What is important for you to remember is that the complaint is not before you as evidence of the truth of the matter spoken about. In other words, this is not evidence that there was sexual intercourse or that there was sexual intercourse without consent. Why it is before you is to allow you to assess [the complainant's] credibility, her consistency. It is really perhaps a matter of commonsense. One would expect that if a person has been the victim of some unlawful sexual activity one would make some complaint about it to someone with some reasonable promptitude.
Now, it does not follow that because someone is loath to make a complaint or perhaps waits until some particular person is present to make the complaint that nothing has happened. It is just a matter that you can look at in relation to the credibility of the complaint, the credibility of the person making the complaint.
In other words, just as you do not have to cry rape as soon as you are penetrated or fight back it can still be non-consensual if you do not and it can still be non-consensual if you don't make a complaint to someone at the earliest sort of opportunity. Credibility only is the reason why it is before you and you can have a look at that against the background of her words as attributed to her by Mr Pearson, 'I think I've been interfered with.' She remembered him 'trying to kiss me' and she was saying, 'No. I really need to know if he's done something' and she woke up naked in bed and she always goes to bed with a nightdress on.
You have her evidence of what happened as she remembers it. Is there any inconsistency between her conversation with Mr Pearson and her account or is it a consistent account reflecting some uncertainty.

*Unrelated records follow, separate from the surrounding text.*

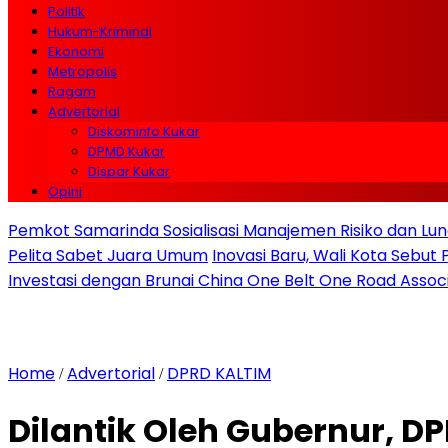
Politik
Hukum-Kriminal
Ekonomi
Metropolis
Ragam
Advertorial
Diskominfo Kukar
DPMD Kukar
Dispar Kukar
Opini
Pemkot Samarinda Sosialisasi Manajemen Risiko dan Lunc
Pelita Sabet Juara Umum
Inovasi Baru, Wali Kota Sebut
Investasi dengan Brunai China One Belt One Road Assoc
Home
Advertorial
DPRD KALTIM
/
/
Dilantik Oleh Gubernur, D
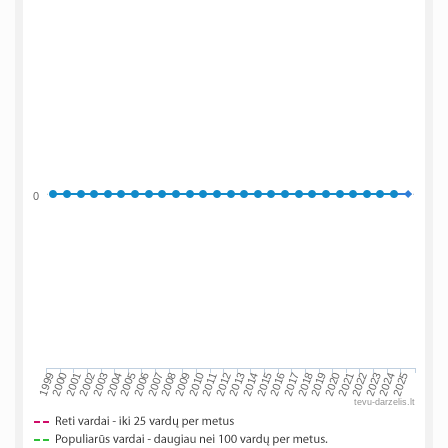
0
2002
2019
2009
1999
2016
2006
2023
2013
2003
2020
2010
2000
2017
2007
2024
2014
2004
2021
2011
2001
2018
2008
2025
2015
2005
2022
2012
tevu-darzelis.lt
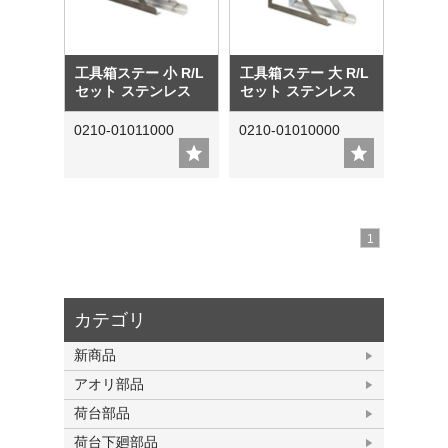
工具箱ステー 小 R/L
工具箱ステー 大 R/L
セット ステンレス
セット ステンレス
0210-01011000
0210-01010000
1
カテゴリ
新商品
アオリ部品
荷台部品
荷台下廻部品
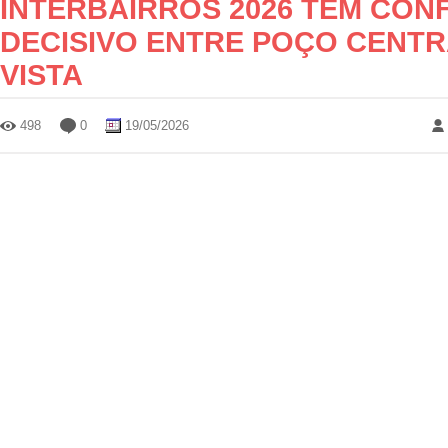
INTERBAIRROS 2026 TEM CO
DECISIVO ENTRE POÇO CENTR
VISTA
498
0
19/05/2026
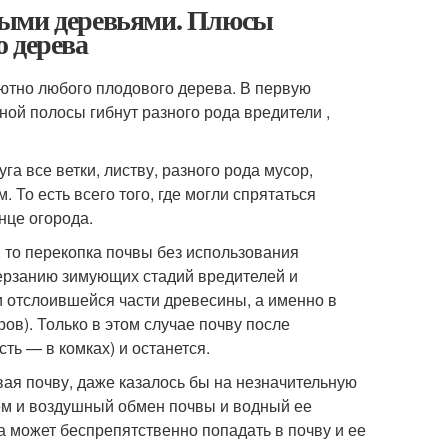
выми деревьями. Плюсы
 дерева
ютно любого плодового дерева. В первую
ьной полосы гибнут разного рода вредители ,
а все ветки, листву, разного рода мусор,
 То есть всего того, где могли спрятаться
онце огорода.
й, то перекопка почвы без использования
ерзанию зимующих стадий вредителей и
и отслоившейся части древесины, а именно в
ров). Только в этом случае почву после
сть — в комках) и останется.
я почву, даже казалось бы на незначительную
аем и воздушный обмен почвы и водный ее
а может беспрепятственно попадать в почву и ее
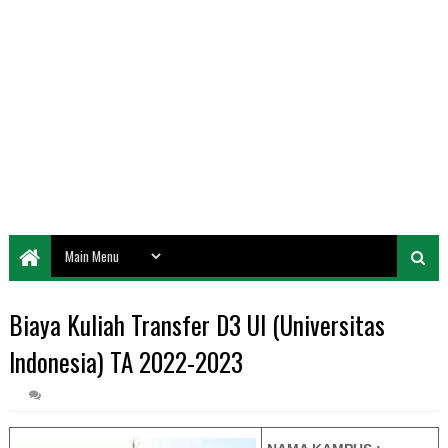
Biaya Kuliah Transfer D3 UI (Universitas
Indonesia) TA 2022-2023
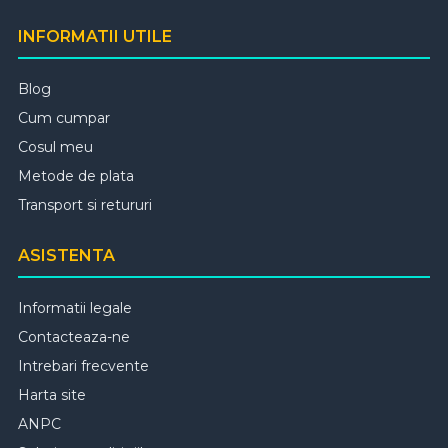
INFORMATII UTILE
Blog
Cum cumpar
Cosul meu
Metode de plata
Transport si retururi
ASISTENTA
Informatii legale
Contacteaza-ne
Intrebari frecvente
Harta site
ANPC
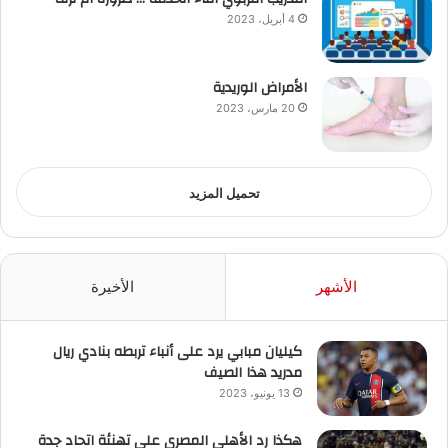
4 أبريل، 2023
الأمراض الوريدية
20 مارس، 2023
تحميل المزيد
الأشهر
الأخيرة
كيليان مبابي يرد على أنباء تربطه بنادي ريال
مدريد هذا الصيف
13 يونيو، 2023
هكذا رد الأهلي المصري على تهنئة اتحاد جدة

Something's happened but she doesn't necessarily know what happened."
- Section 4A Criminal Law (Sexual Offences) Act 1978 ("the Act") provides relevantly:
"4A Evidence of complaint generally admissible
(1) This section applies in relation to … a trial, in relation to a sexual offence.
(2) Evidence of how and when any preliminary complaint was made by the complainant about the alleged commission of the offence by the defendant is admissible in evidence, regardless of when the preliminary complaint was made.
…
(4) If a defendant is tried by a jury, the judge must not warn or suggest in any way to the jury that the law regards the complainant’s evidence to be more reliable or less reliable only because of the length of time before the complainant made a preliminary or other complaint.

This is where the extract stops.